Deep learning has achieved prevailing success in a wide domain of machine learning and computer vision fields. On the other hand, sparsity and low-rankness have been popular regularizations in classical machine learning. This section is intended as a brief introduction to the basics if deep learning, and then focuses on its inherent connections to the concepts of sparsity and low-rankness.

Keywords

Sparsity; Low rank; Deep learning

1.1 Basics of Deep Learning

Machine learning makes computers learn from data without explicitly programming them. However, classical machine learning algorithms often find it challenging to extract semantic features directly from raw data, e.g., due to the well-known “semantic gap” [1], which calls for the assistance from domain experts to hand-craft many well-engineered feature representations, on which the machine learning models operate more effectively. In contrast, the recently popular deep learning relies on multilayer neural networks to derive semantically meaningful representations, by building multiple simple features to represent a sophisticated concept. Deep learning requires less hand-engineered features and expert knowledge. Taking image classification as an example [2], a deep learning-based image classification system represents an object by gradually extracting edges, textures, and structures, from lower to middle-level hidden layers, which becomes more and more associated with the target semantic concept as the model grows deeper. Driven by the emergence of big data and hardware acceleration, the intricacy of data can be extracted with higher and more abstract level representation from raw inputs, gaining more power for deep learning to solve complicated, even traditionally intractable problems. Deep learning has achieved tremendous success in visual object recognition [25], face recognition and verification [6,7], object detection [811], image restoration and enhancement [1217], clustering [18], emotion recognition [19], aesthetics and style recognition [2023], scene understanding [24,25], speech recognition [26], machine translation [27], image synthesis [28], and even playing Go [29] and poker [30].

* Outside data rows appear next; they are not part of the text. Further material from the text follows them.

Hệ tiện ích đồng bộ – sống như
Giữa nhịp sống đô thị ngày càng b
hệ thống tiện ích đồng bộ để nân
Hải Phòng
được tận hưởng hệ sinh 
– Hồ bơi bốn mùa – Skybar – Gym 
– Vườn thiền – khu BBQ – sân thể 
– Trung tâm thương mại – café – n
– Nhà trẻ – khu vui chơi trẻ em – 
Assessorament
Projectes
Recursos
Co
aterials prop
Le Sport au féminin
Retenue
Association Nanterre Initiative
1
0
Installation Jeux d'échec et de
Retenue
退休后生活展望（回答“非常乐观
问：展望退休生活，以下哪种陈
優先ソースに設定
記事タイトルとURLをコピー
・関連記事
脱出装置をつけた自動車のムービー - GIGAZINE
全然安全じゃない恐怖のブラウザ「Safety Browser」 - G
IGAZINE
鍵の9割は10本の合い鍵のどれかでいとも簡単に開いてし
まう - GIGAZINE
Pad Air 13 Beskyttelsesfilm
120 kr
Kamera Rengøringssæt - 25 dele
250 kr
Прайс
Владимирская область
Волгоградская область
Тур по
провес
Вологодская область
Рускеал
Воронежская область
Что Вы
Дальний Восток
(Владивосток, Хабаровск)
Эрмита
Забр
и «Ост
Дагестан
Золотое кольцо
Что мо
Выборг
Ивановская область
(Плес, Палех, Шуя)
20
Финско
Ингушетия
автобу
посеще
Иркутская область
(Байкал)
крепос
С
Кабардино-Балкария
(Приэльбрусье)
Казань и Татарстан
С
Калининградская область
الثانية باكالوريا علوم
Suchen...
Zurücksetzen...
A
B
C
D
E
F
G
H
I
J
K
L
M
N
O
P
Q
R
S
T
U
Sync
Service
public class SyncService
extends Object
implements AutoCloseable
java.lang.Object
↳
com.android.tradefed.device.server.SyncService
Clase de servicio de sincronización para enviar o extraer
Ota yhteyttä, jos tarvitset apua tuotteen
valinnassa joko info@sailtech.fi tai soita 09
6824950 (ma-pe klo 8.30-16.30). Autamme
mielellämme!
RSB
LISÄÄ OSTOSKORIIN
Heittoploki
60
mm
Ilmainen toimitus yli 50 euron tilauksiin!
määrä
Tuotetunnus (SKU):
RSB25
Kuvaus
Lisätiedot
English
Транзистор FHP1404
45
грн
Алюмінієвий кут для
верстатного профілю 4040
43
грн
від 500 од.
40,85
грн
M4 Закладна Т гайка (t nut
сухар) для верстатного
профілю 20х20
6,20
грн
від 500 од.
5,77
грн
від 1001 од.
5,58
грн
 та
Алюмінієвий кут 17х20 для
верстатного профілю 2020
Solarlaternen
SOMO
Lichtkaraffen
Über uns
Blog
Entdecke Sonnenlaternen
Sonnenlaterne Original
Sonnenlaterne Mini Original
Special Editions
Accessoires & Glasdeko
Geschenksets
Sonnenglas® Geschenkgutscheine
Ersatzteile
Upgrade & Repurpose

A basic neural network is composed of a set of perceptrons (artificial neurons), each of which maps inputs to output values with a simple activation function. Among recent deep neural network architectures, convolutional neural networks (CNNs) and recurrent neural networks (RNNs) are the two main streams, differing in their connectivity patterns. CNNs deploy convolution operations on hidden layers for weight sharing and parameter reduction. CNNs can extract local information from grid-like input data, and have mainly shown successes in computer vision and image processing, with many popular instances such as LeNet [31], AlexNet [2], VGG [32], GoogLeNet [33], and ResNet [34]. RNNs are dedicated to processing sequential input data with variable length. RNNs produce an output at each time step. The hidden neuron at each time step is calculated based on input data and hidden neurons at the previous time step. To avoid vanishing/exploding gradients of RNNs in long term dependency, long short-term memory (LSTM) [35] and gated recurrent unit (GRU) [36] with controllable gates are widely used in practical applications. Interested readers are referred to a comprehensive deep learning textbook [37].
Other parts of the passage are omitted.